The ITIJ team have been reporting live from ITIC Global in Barcelona this week (November 2023) sharing the discussions that took place at the conference. Read all reports
Dr Bettina Vadera, Auditor at EURAMI and Chief Medical Advisor for AMREF Flying Doctors, introduced the session with some background about why it was decided to cover high-risk pregnancy away from home, and how the three case studies were chosen, highlighting the opportunities for educational value, especially since one-third of pregnant women travel intercontinental distances away from home.

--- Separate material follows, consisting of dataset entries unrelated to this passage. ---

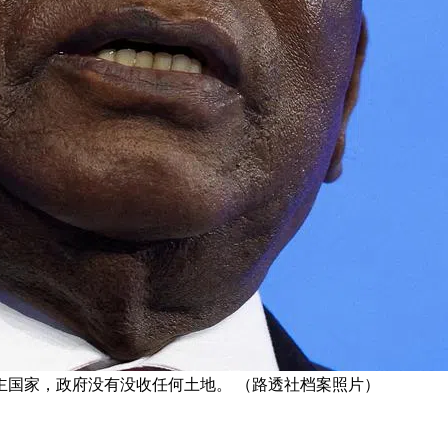
主国家，政府没有没收任何土地。 （路透社档案照片）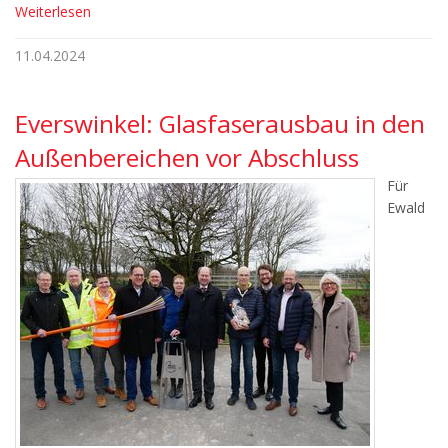
Weiterlesen
11.04.2024
Everswinkel: Glasfaserausbau in den
Außenbereichen vor Abschluss
Für
Ewald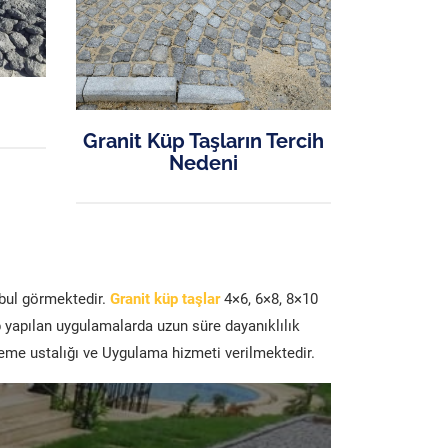
Granit Küp Taşların Tercih
Nedeni
abul görmektedir.
Granit küp taşlar
4×6, 6×8, 8×10
p yapılan uygulamalarda uzun süre dayanıklılık
şeme ustalığı ve Uygulama hizmeti verilmektedir.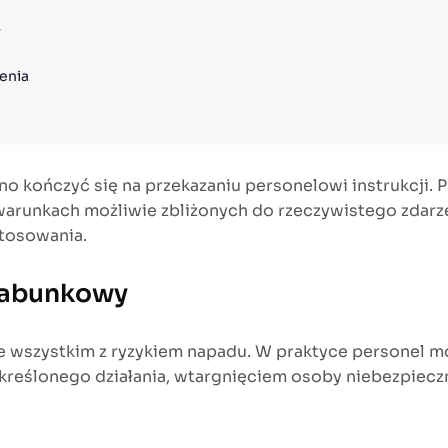
r
enia
o kończyć się na przekazaniu personelowi instrukcji.
warunkach możliwie zbliżonych do rzeczywistego zdarzeni
stosowania.
 rabunkowy
 wszystkim z ryzykiem napadu. W praktyce personel moż
reślonego działania, wtargnięciem osoby niebezpiec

Dr Solenn Coz, Medical Director at Airlec Air Ambulance
Coz presented a case study of a 28-year-old woman in her third pregnancy who had not carried the previous two pregnancies to viable gestational age. In-vitro fertilisation had been performed for the pregnancy as well as a cervical cerclage to help prevent a cervical insufficiency from causing a preterm birth. The patient then suffered from preterm premature rupture of membranes (PPROM) at 16+3 weeks of gestation while in Western Africa where there were no local facilities to remove the cerclage, no specialists in pregnancy disease and no neonatal intensive care unit (ICU). The patient had to be flown to France, where she was transferred to an obstetrics unit for continued care.

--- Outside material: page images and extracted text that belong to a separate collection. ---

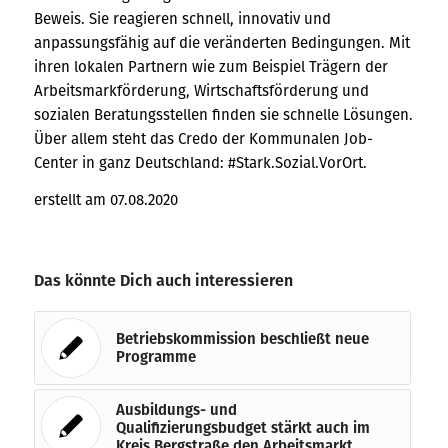
Beweis. Sie reagieren schnell, innovativ und
anpassungsfähig auf die veränderten Bedingungen. Mit
ihren lokalen Partnern wie zum Beispiel Trägern der
Arbeitsmarkförderung, Wirtschaftsförderung und
sozialen Beratungsstellen finden sie schnelle Lösungen.
Über allem steht das Credo der Kommunalen Job-
Center in ganz Deutschland: #Stark.Sozial.VorOrt.
erstellt am 07.08.2020
Das könnte Dich auch interessieren
Betriebskommission beschließt neue
Programme
Ausbildungs- und
Qualifizierungsbudget stärkt auch im
Kreis Bergstraße den Arbeitsmarkt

Coz explained that the initial assessment by the local medical team established that the patient had no fever, no hyper-/hypotension, no biological sign for infection and no pregnancy disease, and the fetus had normal cardiac activity, active movements and oligohydramnios.
As the patient suffered from a PPROM with a cervical cerclage in an area without the facilities or staff for the required removal the cerclage before delivery of the fetus, an urgent medevac was determined as the course of action. The considerations required for the medevac included an ultrasound – for review of the placenta, fetus and the quantity of amniotic fluid – and to handover to a suitable obstetric team in France. However, a neonatal specialist was not needed onboard as the fetus was not carried a term compatible with survival.
Coz discussed the causes and effects of PPROM, indicating that it is a major cause of morbidity and mortality, and that intra-uterine infection is both a causal factor in PPROM but also a resulting consequence.
Coz also detailed statistics for fetal outcome, showing that earlier intervention and later delivery leads to better outcomes. Coz then talked through the guidelines for care of patients with PPROM from French and Canadian recommendations.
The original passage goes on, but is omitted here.